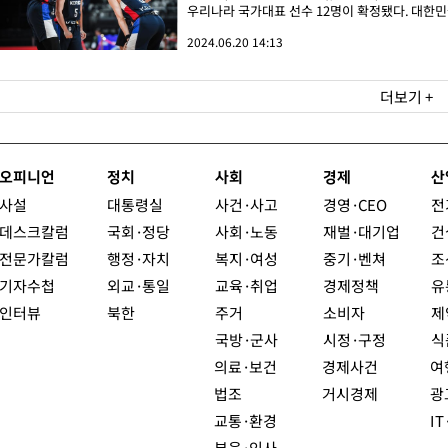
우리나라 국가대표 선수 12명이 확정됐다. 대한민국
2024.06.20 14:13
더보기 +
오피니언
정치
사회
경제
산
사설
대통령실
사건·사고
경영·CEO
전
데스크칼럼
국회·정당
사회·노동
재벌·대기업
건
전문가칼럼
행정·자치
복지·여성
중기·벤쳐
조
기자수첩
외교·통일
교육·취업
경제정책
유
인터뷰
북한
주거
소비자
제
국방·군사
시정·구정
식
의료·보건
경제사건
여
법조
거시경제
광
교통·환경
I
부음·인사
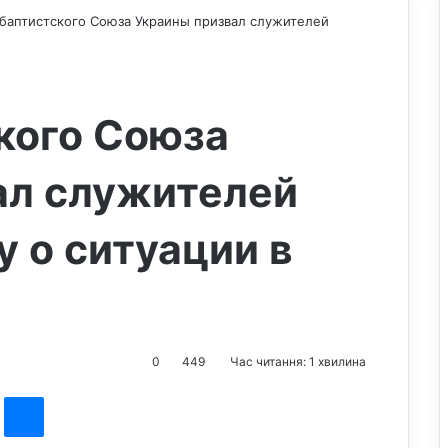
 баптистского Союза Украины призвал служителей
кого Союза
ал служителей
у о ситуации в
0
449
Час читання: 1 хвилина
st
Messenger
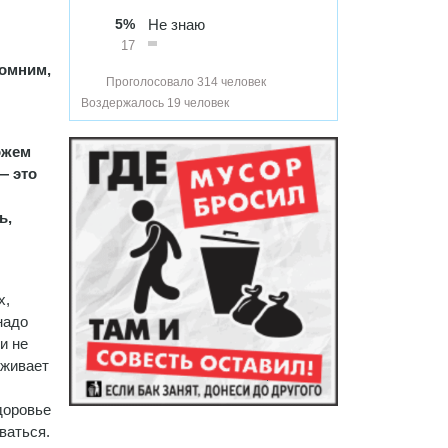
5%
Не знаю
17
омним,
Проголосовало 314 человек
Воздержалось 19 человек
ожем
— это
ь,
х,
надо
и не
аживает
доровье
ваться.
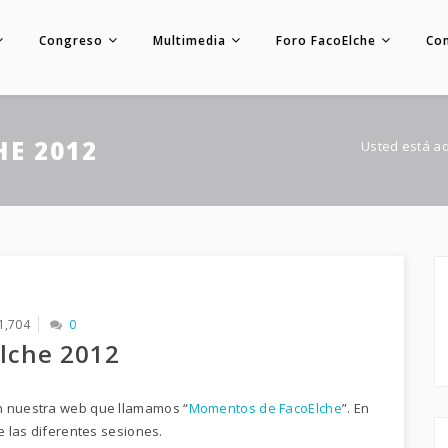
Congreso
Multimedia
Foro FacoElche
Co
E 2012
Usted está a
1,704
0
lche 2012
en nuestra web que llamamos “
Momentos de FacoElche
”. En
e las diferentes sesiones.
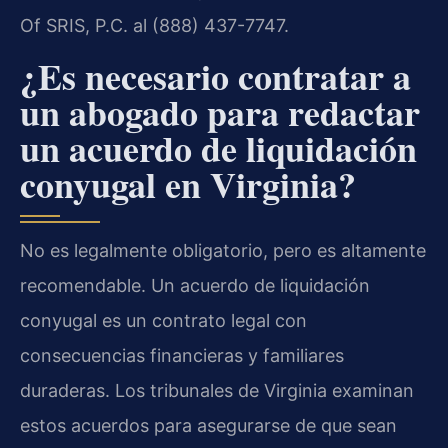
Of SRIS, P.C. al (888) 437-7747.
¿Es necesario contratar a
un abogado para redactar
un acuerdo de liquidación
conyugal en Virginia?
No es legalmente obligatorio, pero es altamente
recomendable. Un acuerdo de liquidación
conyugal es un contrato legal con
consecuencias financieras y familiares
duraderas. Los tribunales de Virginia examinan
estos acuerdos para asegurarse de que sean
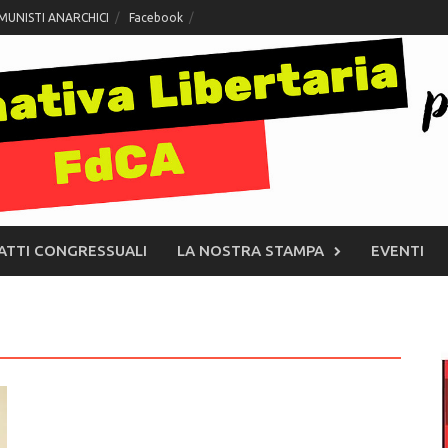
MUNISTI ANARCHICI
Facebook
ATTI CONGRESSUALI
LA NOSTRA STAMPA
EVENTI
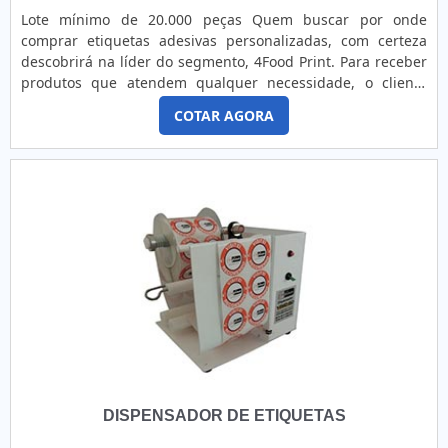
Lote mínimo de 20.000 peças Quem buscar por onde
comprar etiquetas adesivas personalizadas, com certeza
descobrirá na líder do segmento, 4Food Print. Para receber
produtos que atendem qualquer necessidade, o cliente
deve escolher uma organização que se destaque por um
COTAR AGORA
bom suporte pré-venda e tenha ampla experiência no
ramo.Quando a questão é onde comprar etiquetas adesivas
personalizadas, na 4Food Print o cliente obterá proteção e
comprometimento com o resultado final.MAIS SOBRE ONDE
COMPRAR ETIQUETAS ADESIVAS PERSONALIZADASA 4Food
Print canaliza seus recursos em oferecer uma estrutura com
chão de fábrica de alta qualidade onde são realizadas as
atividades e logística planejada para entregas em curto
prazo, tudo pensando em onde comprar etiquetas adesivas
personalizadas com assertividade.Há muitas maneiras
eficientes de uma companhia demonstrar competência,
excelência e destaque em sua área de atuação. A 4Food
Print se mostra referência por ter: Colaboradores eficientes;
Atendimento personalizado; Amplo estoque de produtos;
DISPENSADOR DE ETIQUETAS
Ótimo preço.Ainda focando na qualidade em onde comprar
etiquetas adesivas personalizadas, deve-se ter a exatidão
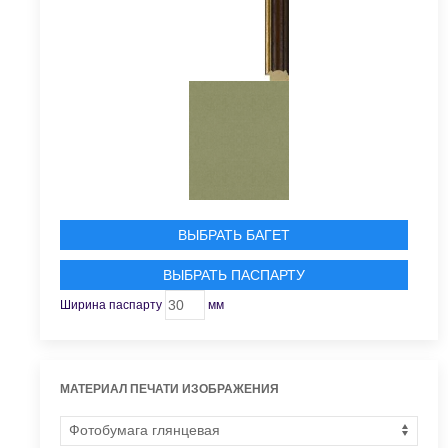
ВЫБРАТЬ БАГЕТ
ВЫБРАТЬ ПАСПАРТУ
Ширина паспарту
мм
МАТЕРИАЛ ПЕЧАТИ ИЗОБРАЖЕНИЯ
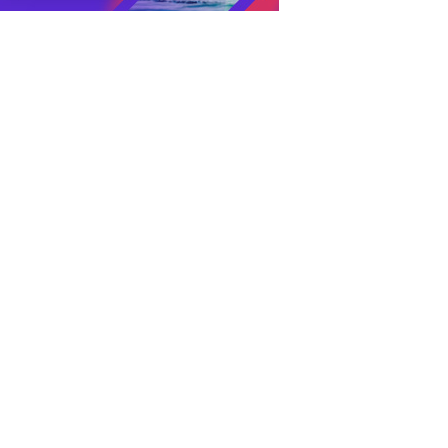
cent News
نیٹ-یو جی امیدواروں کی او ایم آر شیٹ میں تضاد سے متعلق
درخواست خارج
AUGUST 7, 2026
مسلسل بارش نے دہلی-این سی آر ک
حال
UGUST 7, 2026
++++++++
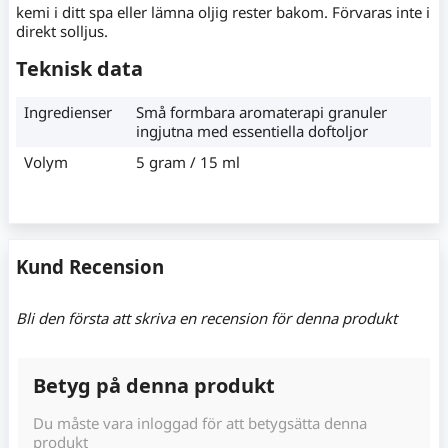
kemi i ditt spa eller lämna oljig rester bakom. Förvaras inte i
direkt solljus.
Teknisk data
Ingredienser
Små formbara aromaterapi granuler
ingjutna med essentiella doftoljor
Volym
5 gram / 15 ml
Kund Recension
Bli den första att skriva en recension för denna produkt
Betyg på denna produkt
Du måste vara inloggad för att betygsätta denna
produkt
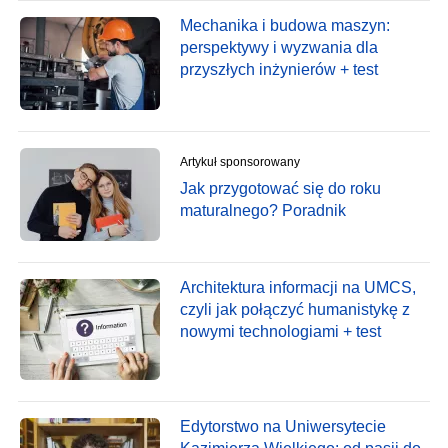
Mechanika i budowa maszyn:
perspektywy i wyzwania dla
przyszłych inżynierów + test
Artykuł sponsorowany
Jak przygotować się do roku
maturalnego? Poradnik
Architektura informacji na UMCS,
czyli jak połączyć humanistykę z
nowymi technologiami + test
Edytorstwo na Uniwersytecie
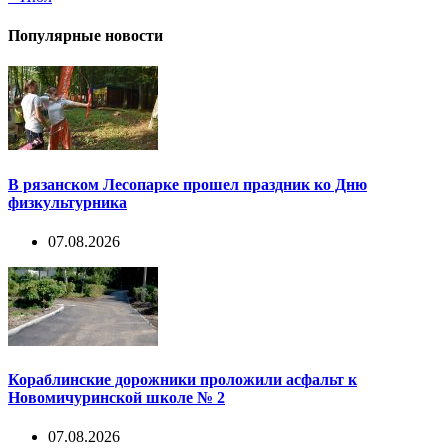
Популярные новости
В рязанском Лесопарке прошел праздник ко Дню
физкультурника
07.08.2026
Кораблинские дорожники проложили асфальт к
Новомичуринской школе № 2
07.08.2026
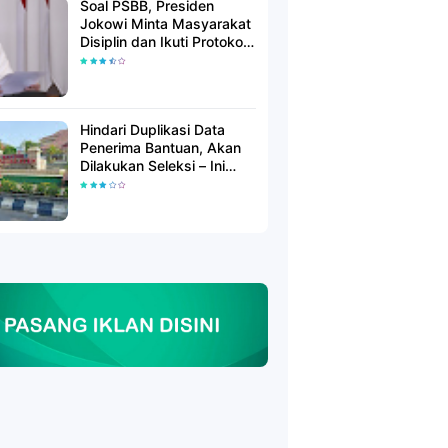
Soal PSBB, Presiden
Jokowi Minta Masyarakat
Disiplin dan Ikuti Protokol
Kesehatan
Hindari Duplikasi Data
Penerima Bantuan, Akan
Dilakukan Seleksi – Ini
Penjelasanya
++++++++
Each line of the entries above that has the word "qualidade" is to be copied.

chão de fábrica de alta qualidade onde são realizadas as
Ótimo preço.Ainda focando na qualidade em onde comprar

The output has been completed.